Culture & Passions : Ton nouvel album Mister Johnson est pensé, joué et incarné comme jamais. Comment le définirais-tu ?

Sly Johnson : Cet album, c’est un peu comme une carte. Une carte qui me permettrait de rentrer peut-être plus facilement en connexion avec moi, chose qui était un peu plus difficile à faire sur mes précédents albums. J’ai toujours été assez pudique, même si sur tous mes albums, on retrouvait toujours des morceaux où je me dévoilais un peu plus. Dans cet album, on retrouve aussi tous les courants musicaux qui m’ont traversé, qui ont construit ma musique. En tous cas, j’ai voulu que cet album soit intime, très sincère, très proche de ce que je suis et qu’il puisse être aussi plus direct.

Est-ce l’album de la maturité artistique ?

On me l’a souvent dit. Chaque fois que j’ai sorti un album, on m’a dit : c’est l’album de la maturité. Je dirais que non. Je pense que j’ai acquis une maturité il y a déjà quelques temps. Par contre, je dirais que c’est l’album de la liberté. La liberté assumée. La liberté d’assumer d’où je viens, d’assumer aussi un héritage. C’est pour ça que cet album s’appelle « Mister Johnson ». Parce que ça fait référence à mon père, à qui je rends hommage dès le premier morceau Mister Johnson. Aussi, durant ces deux, trois dernières années, il s’est passé tellement de choses dans ma vie que j’ai dû faire des choix très difficiles. J’ai aussi perdu énormément de gens. Cela se ressent peut-être dans cet album.

Il y a une chanson Na Lingi Yo (qui signifie « Je t’aime » en lingala »), c’est un hommage à ton père qui est un grand passionné de musique. Est-ce lui qui t’as transmis cette passion de la musique ?

Oui. Mon père était un grand amoureux de musique. Il adorait les musiques afro-cubaines, le jazz… Je voulais qu’on sente ça dans cet album. Étant congolais d’origine, mais n’ayant pas grandi avec la culture congolaise, mis à part la gastronomie, je voulais d’une certaine manière me réapproprier aussi un peu de ma culture congolaise. C’est pour ça que j’ai décidé de faire ce refrain en lingala. Je voulais rendre hommage à celui sans qui je ne serais pas l’artiste que je suis aujourd’hui.

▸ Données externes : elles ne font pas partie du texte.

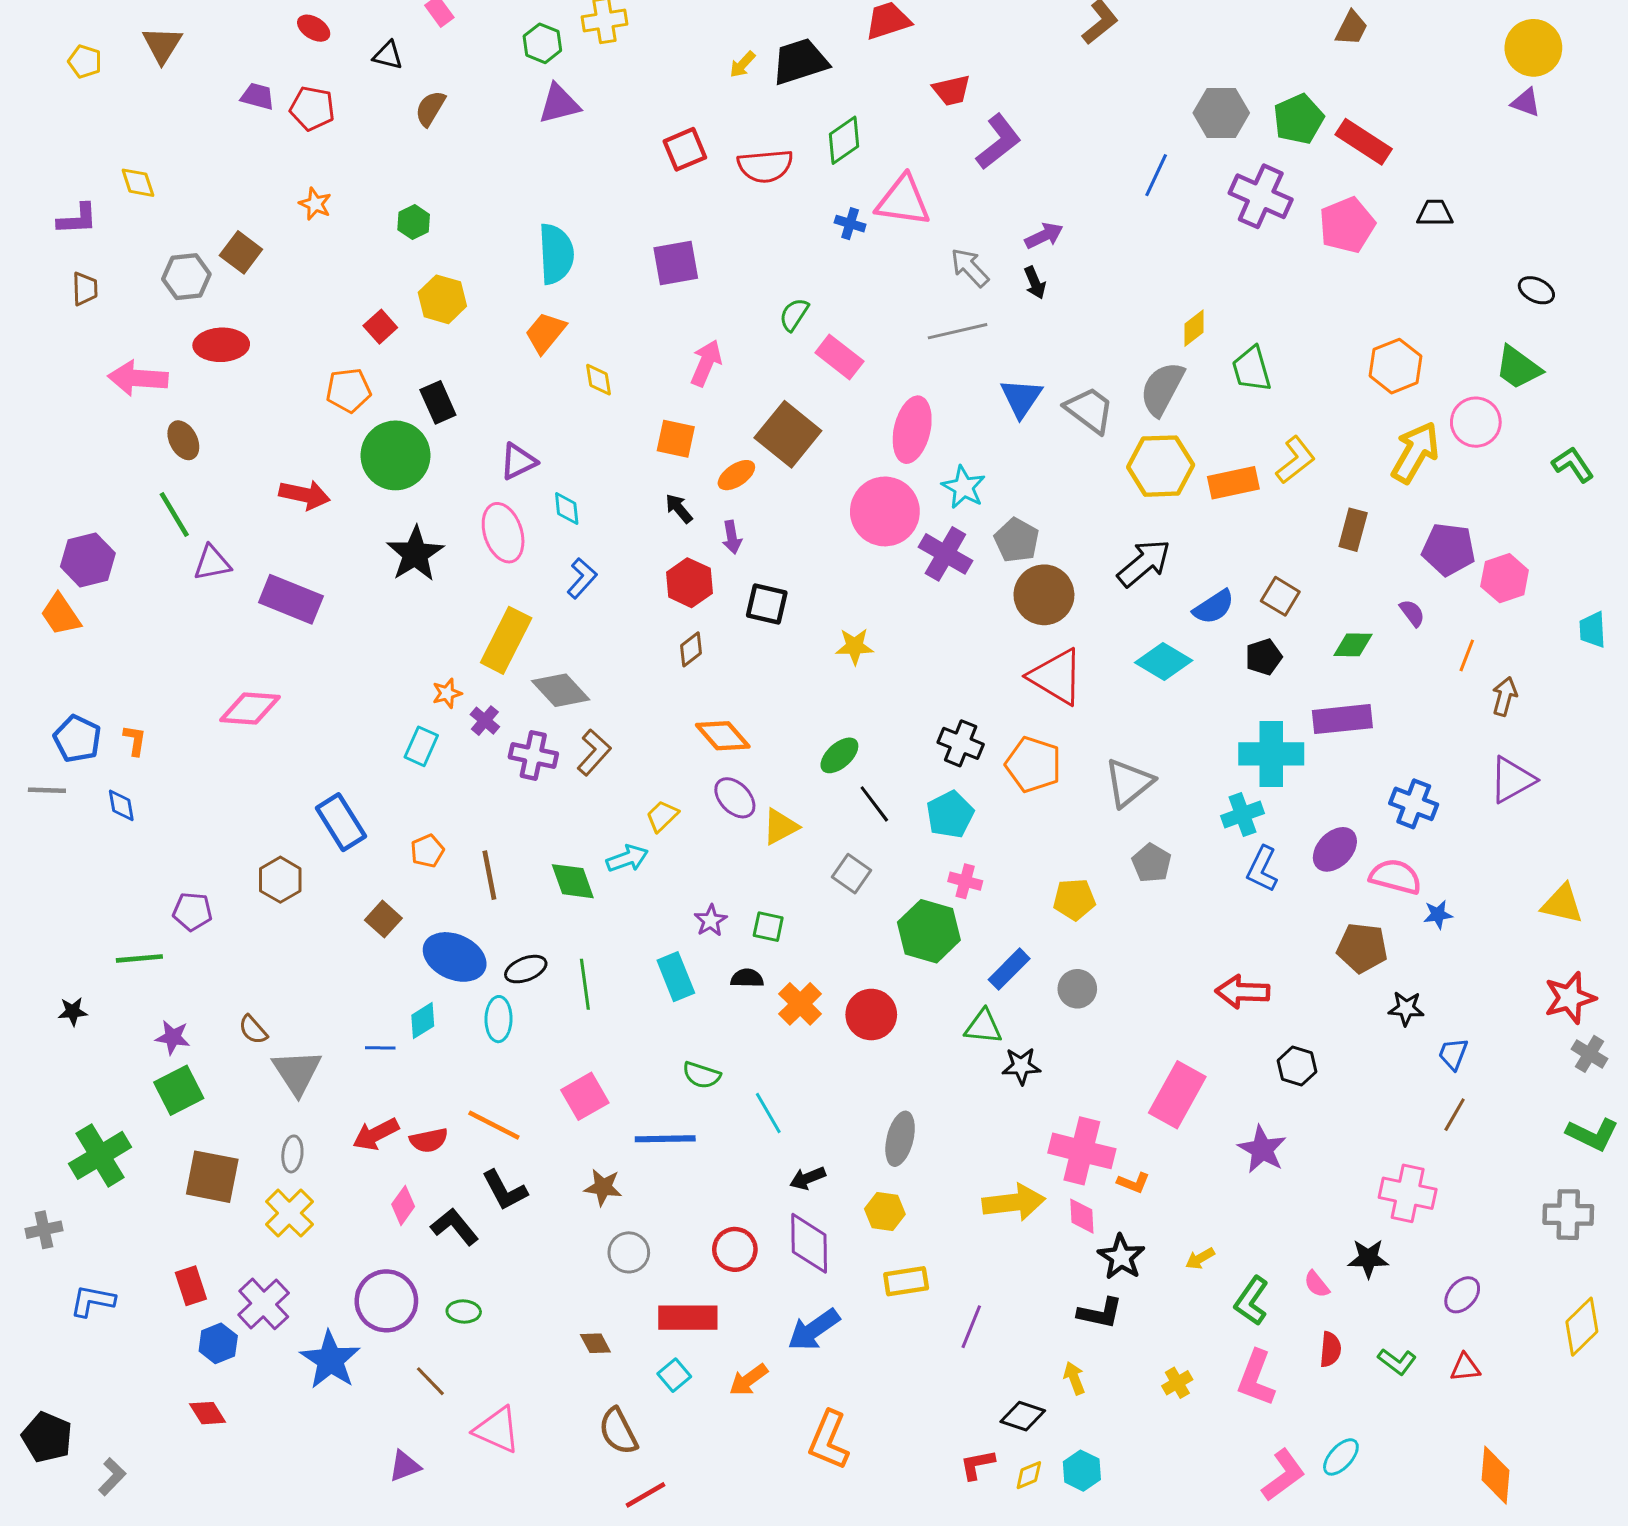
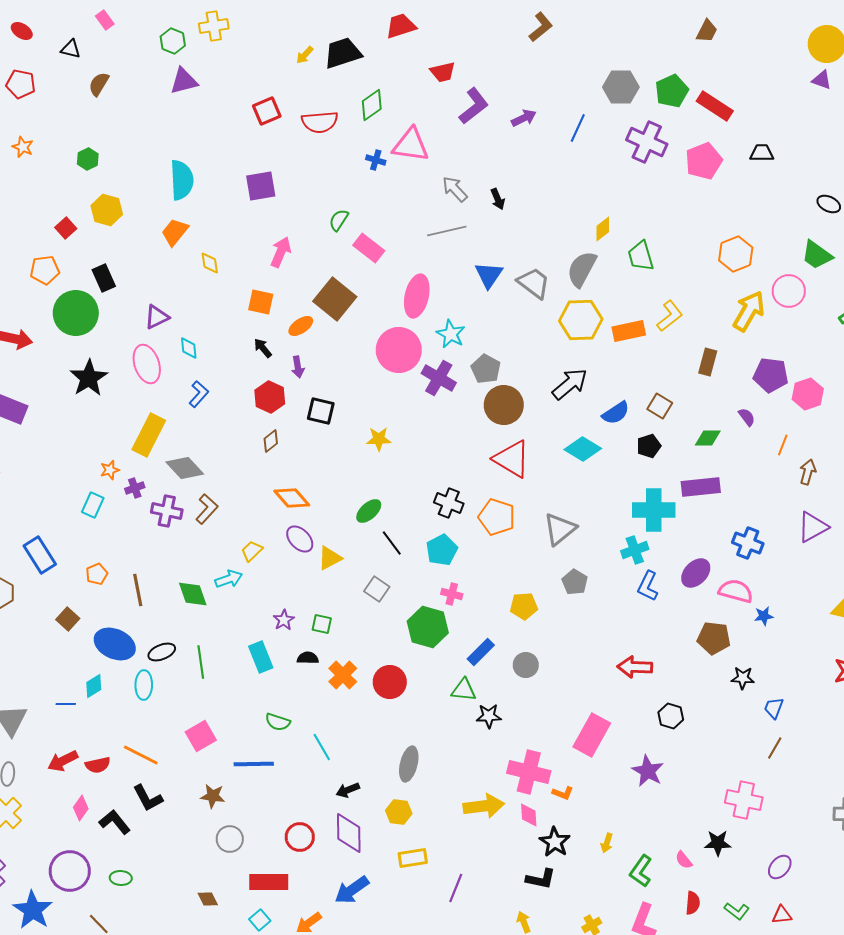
purple arrow: (1044, 236) -> (524, 118), moved
purple cross: (485, 721) -> (135, 488), turned 30
yellow arrow: (1200, 1258) -> (607, 843), turned -42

Mais pourquoi juste le refrain en lingala plutôt que la chanson en entier ?

Je pense que je le ferai peut-être dans le futur, mais je suis quelqu’un qui aime beaucoup mélanger les choses. Je trouvais ça intéressant de chanter en anglais, avec une voix très soul, un beat un peu hip hop, tout en rappant en même temps. Et ce refrain en lingala qui vient de manière un peu soudaine et qui surprend. Je voulais créer la surprise en faisant un morceau un peu différent de ce que j’ai pu faire auparavant.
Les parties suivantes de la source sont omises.